Suffragan Bishops of Sarno
(without ordinals; first incumbent(s) lacking?)
- Riso (1066? – ?)
- Giovanni (1111–1118)
- Giovanni (1119–1134)
- Pietro (1134–1156)
- Giovanni (1156–1180)
- Unfrido (1180–1202)
- Tibaldo (1201–1208)
- Ruggiero (1209–1216)
- Giovanni (1216–1224)
- Giovanni (1224–1258)
- Angelo d’Aquino (1258–1265)
- Giovanni (1265–1296)
- Guglielmo (1296–1309)
- Ruggiero De Canalibus (1310–1316)
- Ruggiero (1316–1316)
- Ruggiero De Miramonte (1316–1324)
- Antonio da Ancona (1324–1326)
- Napoleone (1326–1330)
- Nicola (1330 – death 1333)
- Francesco, Friars Minor (O.F.M.) (13 March 1333 – 1340)
- Napoleone (1340–1350)
- Teobaldo (25 April 1350 – 1370)
- Giovanni (1372–1404)
- Giovanni (1404–1407)
- Francesco Mormile (1407–1408), later Bishop of Cava (Italy) (1408–1419)
- Giovanni (1408–1414)
- Francesco Anconitano (1414–1419)
- Marco da Teramo (29 December 1418 – death 1439); previously Bishop of Monopoli (Italy) (24 March 1400 – 15 December 1404), Bishop of Bertinoro (Italy) (15 December 1404 – 29 December 1418)
- Andrea da Nola (23 October 1439 – 1454)
- Ludovico Dell'Aquila (1454–1470)
- Antonio de' Pazzi (1475 – 26 February 1477), later Bishop of Mileto (Italy) (26 February 1477 – death 1479)

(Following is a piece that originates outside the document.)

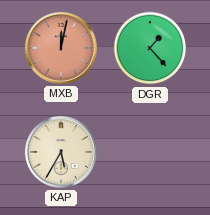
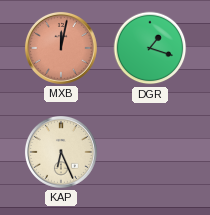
DGR: 1:23 -> 1:18
KAP: 5:35 -> 6:26
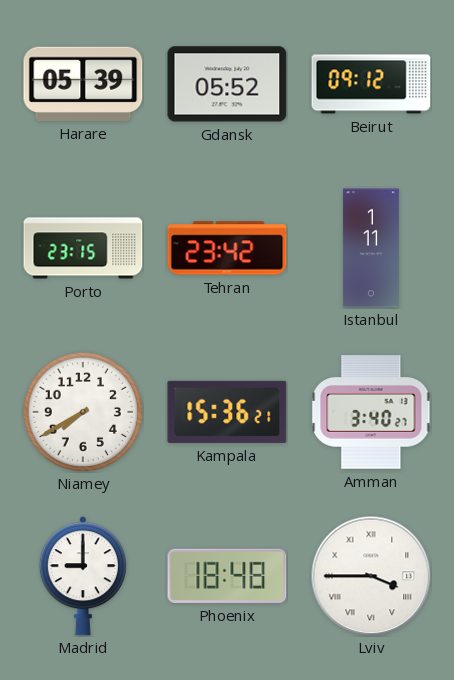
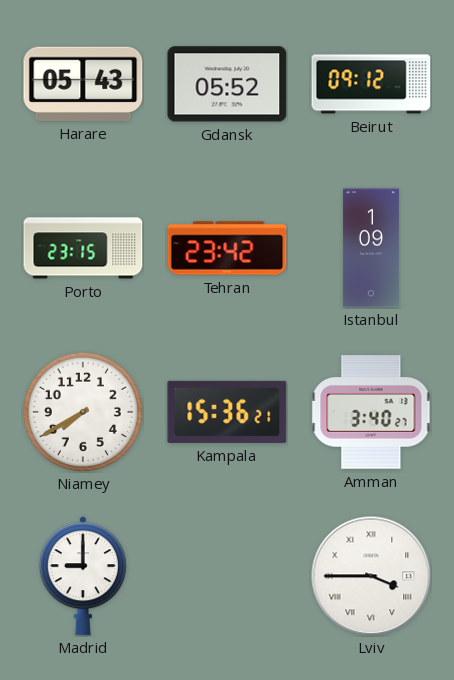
Harare: 05:39 -> 05:43
Istanbul: 1:11 -> 1:09
Phoenix: 18:48 -> none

- Giovanni da Viterbo (30 September 1478 – 16 February 1481), later Bishop of Crotone (Italy) (16 February 1481 – death 25 November 1496)
- Andrea De Ruggiero (16 February 1481 – 1482)
- Andrea Dei Pazzi (16 February 1482 – 1498)
- Agostino Tuttavilla (1498–1501)
- Giorgio Maccafani de' Pireto (1501–1516), previously Bishop of Civita Castellana e Orte (Italy) (24 September 1498 – 1501)

== Main sights ==
Sarno has the ruins of a medieval castle, which belonged to Count Francesco Coppola, who took an important part in the conspiracy of the barons against Ferdinand II of Aragon in 1485. Walter III of Brienne is buried in the ancient church of Santa Maria della Foce, rebuilt in 1701. Sarno Cathedral is near the town centre.